*Exercise brief*. With respect to the word "acceptées", report how many lines of the following listing include it. Give nothing but the number.

*Listed records*.
━━━━━━━━━━━━━━━━━━━━

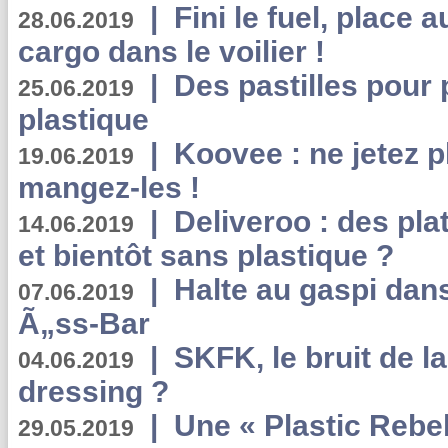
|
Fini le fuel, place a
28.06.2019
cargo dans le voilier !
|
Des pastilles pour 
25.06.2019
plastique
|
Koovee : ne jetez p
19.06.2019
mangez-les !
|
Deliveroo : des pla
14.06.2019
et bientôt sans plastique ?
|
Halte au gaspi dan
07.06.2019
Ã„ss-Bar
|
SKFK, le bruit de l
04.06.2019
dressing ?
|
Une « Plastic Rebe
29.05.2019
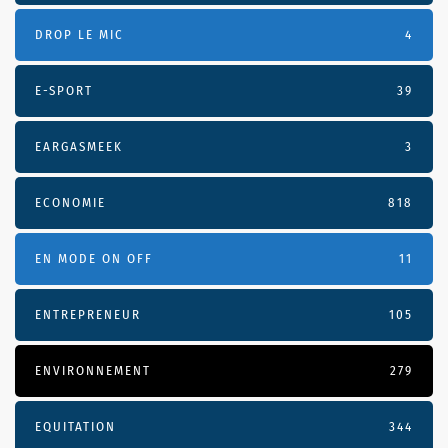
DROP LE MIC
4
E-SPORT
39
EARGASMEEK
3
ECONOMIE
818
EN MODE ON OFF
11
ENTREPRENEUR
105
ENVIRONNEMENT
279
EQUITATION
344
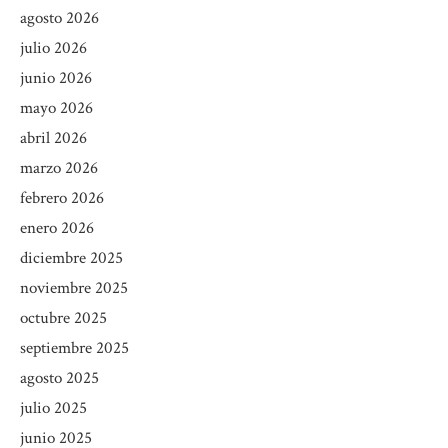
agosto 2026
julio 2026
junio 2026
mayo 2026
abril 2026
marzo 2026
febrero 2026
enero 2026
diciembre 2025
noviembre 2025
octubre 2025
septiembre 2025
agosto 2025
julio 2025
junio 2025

━━━━━━━━━━━━━━━━━━━━

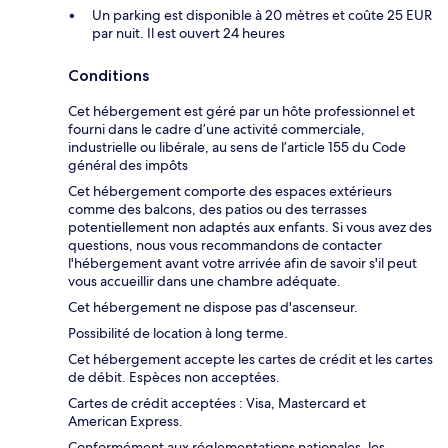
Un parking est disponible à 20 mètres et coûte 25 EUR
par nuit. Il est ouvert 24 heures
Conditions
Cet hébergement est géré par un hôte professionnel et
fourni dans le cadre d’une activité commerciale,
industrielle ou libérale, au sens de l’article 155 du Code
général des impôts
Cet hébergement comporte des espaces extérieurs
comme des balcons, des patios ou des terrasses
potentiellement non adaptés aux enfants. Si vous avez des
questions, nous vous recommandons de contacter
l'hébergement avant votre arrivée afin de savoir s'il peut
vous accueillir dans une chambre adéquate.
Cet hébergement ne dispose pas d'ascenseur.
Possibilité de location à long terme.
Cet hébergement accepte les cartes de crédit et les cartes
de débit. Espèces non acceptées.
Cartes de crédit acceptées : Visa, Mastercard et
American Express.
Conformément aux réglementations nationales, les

━━━━━━━━━━━━━━━━━━━━

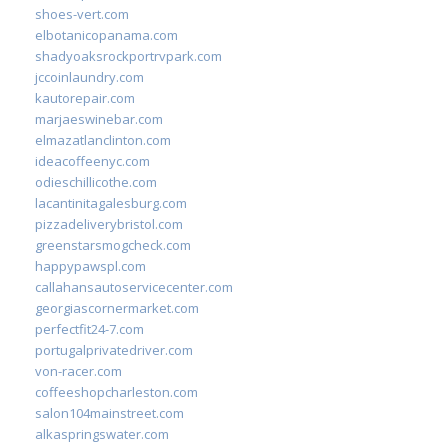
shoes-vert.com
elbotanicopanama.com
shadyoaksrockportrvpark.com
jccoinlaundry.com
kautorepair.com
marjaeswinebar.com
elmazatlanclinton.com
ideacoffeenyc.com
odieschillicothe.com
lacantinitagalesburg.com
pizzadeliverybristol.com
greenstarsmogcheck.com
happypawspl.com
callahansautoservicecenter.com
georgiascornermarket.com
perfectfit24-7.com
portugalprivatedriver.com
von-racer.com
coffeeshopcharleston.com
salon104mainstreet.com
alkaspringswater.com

━━━━━━━━━━━━━━━━━━━━

*Response*. 2